Bug in PyLocale_strcoll
Hello, I think I found a bug in PyLocale_strcoll() (Python 2.3.4). When used with 2 unicode strings, it converts them to wchar strings and uses wcscoll. The bug is that the wchar strings are not 0-terminated. Checking with assert(ws1[len1-1] == 0 && ws2[len2-1] == 0); right before the line result = PyInt_FromLong(wcscoll(ws1, ws2)); confirms the bug. I'm not quite sure what the best fix is. PyUnicode_AsWideChar() copies the unicode chars, but not the terminating 0-char of the unicode string (which is not used in python, but its there anyhow, if I understand the implementation correctly). So one fix would be to change PyUnicode_AsWideChar to copy the terminating 0-char if there's enough space in the output buffer. Another fix would be to terminate the strings in PyLocale_strcoll() before using them: ---------------------------------------------------------- --- _localemodule.c~ Sat Nov 20 21:33:17 2004 +++ _localemodule.c Sat Nov 20 21:35:04 2004 @@ -353,15 +353,19 @@ PyErr_NoMemory(); goto done; } - if (PyUnicode_AsWideChar((PyUnicodeObject*)os1, ws1, len1) == -1) + len1 = PyUnicode_AsWideChar((PyUnicodeObject*)os1, ws1, len1); + if (len1 == -1) goto done; + ws1[len1-1] = 0; ws2 = PyMem_MALLOC(len2 * sizeof(wchar_t)); if (!ws2) { PyErr_NoMemory(); goto done; } - if (PyUnicode_AsWideChar((PyUnicodeObject*)os2, ws2, len2) == -1) + len2 = PyUnicode_AsWideChar((PyUnicodeObject*)os2, ws2, len2); + if (len2 == -1) goto done; + ws2[len2-1] = 0; /* Collate the strings. */ result = PyInt_FromLong(wcscoll(ws1, ws2)); done: ---------------------------------------------------------- cheers Andreas
sorry to reply to my own post.. corrected patch following --- _localemodule.c-2.49 Sat Nov 20 22:02:11 2004 +++ _localemodule.c Sat Nov 20 22:01:48 2004 @@ -313,6 +313,7 @@ } if (PyUnicode_AsWideChar((PyUnicodeObject*)os1, ws1, len1) == -1) goto done; + ws1[len1-1] = 0; ws2 = PyMem_MALLOC(len2 * sizeof(wchar_t)); if (!ws2) { PyErr_NoMemory(); @@ -320,6 +321,7 @@ } if (PyUnicode_AsWideChar((PyUnicodeObject*)os2, ws2, len2) == -1) goto done; + ws2[len2-1] = 0; /* Collate the strings. */ result = PyInt_FromLong(wcscoll(ws1, ws2)); done:
On Sat, Nov 20, 2004, Andreas Degert wrote:
I think I found a bug in PyLocale_strcoll() (Python 2.3.4). When used with 2 unicode strings, it converts them to wchar strings and uses wcscoll. The bug is that the wchar strings are not 0-terminated.

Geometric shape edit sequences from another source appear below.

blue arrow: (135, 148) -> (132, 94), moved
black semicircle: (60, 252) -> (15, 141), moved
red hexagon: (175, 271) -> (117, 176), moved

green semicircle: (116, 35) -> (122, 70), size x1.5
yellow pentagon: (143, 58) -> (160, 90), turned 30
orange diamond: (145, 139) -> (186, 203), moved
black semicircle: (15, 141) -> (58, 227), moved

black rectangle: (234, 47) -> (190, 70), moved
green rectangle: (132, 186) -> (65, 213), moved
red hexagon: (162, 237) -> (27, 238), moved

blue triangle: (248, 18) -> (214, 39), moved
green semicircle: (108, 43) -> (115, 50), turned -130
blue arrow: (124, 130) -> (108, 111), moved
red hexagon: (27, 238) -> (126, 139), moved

If you're sure this is a bug, please file on SF and report back the ID. (If you're not sure, what until you get confirmation from one of the Unicode experts and then file the bug. ;-) -- Aahz (aahz@pythoncraft.com) <*> http://www.pythoncraft.com/ WiFi is the SCSI of the 21st Century -- there are fundamental technical reasons for sacrificing a goat. (with no apologies to John Woods)
Aahz wrote:
On Sat, Nov 20, 2004, Andreas Degert wrote:
I think I found a bug in PyLocale_strcoll() (Python 2.3.4). When used with 2 unicode strings, it converts them to wchar strings and uses wcscoll. The bug is that the wchar strings are not 0-terminated.

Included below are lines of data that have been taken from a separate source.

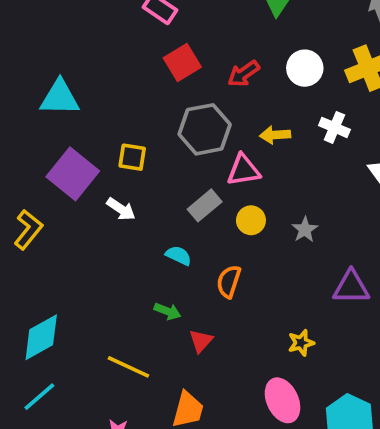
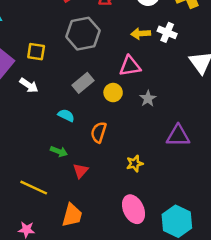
yellow arrow: (275, 135) -> (141, 34), moved
pink triangle: (244, 170) -> (130, 66), moved
yellow star: (301, 343) -> (135, 163), moved

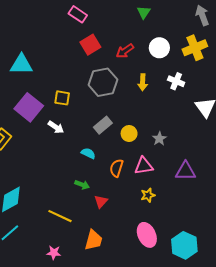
yellow arrow: (141, 34) -> (143, 82), moved, turned -84
pink triangle: (130, 66) -> (144, 166), moved

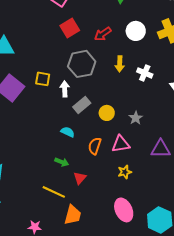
white cross: (176, 81) -> (145, 73), moved
white arrow: (56, 127) -> (65, 89), moved, turned -126
yellow line: (60, 216) -> (54, 192), moved

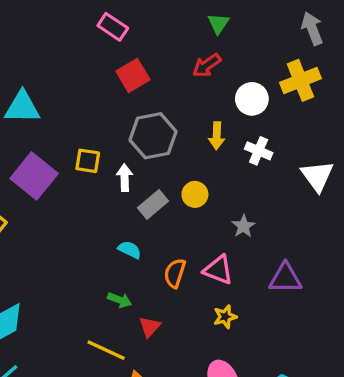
white circle: (136, 31) -> (252, 99), moved
red arrow: (103, 34) -> (207, 65), moved
yellow circle: (107, 113) -> (195, 194), moved
pink triangle: (121, 144) -> (218, 270), turned 30

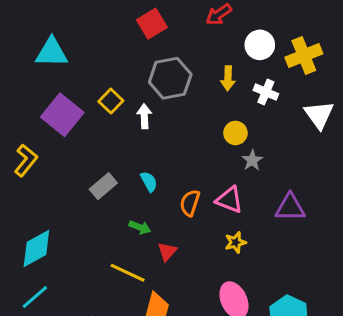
yellow cross: (300, 80) -> (304, 55), moved
yellow square: (88, 161) -> (111, 101), turned 35
yellow circle: (195, 194) -> (235, 133), moved
gray rectangle: (153, 204) -> (103, 186), moved
cyan semicircle: (130, 250) -> (149, 182), turned 35

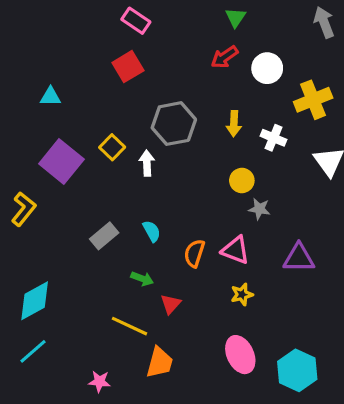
red square: (152, 24) -> (128, 67), moved
white circle: (260, 45) -> (267, 68), moved
cyan triangle: (52, 52) -> (50, 97), size x0.6
gray star: (252, 160) -> (259, 209), turned -30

If you're sure this is a bug, please file on SF and report back the ID. (If you're not sure, what until you get confirmation from one of the Unicode experts and then file the bug. ;-)

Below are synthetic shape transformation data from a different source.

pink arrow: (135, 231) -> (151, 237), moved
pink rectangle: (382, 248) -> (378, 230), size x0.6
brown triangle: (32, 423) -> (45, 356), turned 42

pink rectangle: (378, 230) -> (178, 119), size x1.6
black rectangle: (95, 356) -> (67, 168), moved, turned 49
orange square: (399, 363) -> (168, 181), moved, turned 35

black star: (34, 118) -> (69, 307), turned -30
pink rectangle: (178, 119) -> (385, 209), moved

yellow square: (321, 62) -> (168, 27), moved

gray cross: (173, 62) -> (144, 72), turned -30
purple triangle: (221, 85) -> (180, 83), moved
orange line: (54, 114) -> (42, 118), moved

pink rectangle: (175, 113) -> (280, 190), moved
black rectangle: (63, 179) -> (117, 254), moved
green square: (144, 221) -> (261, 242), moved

Please also check that the bug is still present in Python 2.4 and/or CVS. We've corrected a bug in the PyUnicode_*WideChar*() APIs just recently for Python 2.4. -- Marc-Andre Lemburg eGenix.com Professional Python Services directly from the Source (#1, Nov 21 2004)
Python/Zope Consulting and Support ... http://www.egenix.com/ mxODBC.Zope.Database.Adapter ... http://zope.egenix.com/ mxODBC, mxDateTime, mxTextTools ... http://python.egenix.com/
::: Try mxODBC.Zope.DA for Windows,Linux,Solaris,FreeBSD for free ! ::::
"M.-A. Lemburg"
Aahz wrote:
On Sat, Nov 20, 2004, Andreas Degert wrote:
I think I found a bug in PyLocale_strcoll() (Python 2.3.4). When used with 2 unicode strings, it converts them to wchar strings and uses wcscoll. The bug is that the wchar strings are not 0-terminated. If you're sure this is a bug, please file on SF and report back the ID. (If you're not sure, what until you get confirmation from one of the Unicode experts and then file the bug. ;-)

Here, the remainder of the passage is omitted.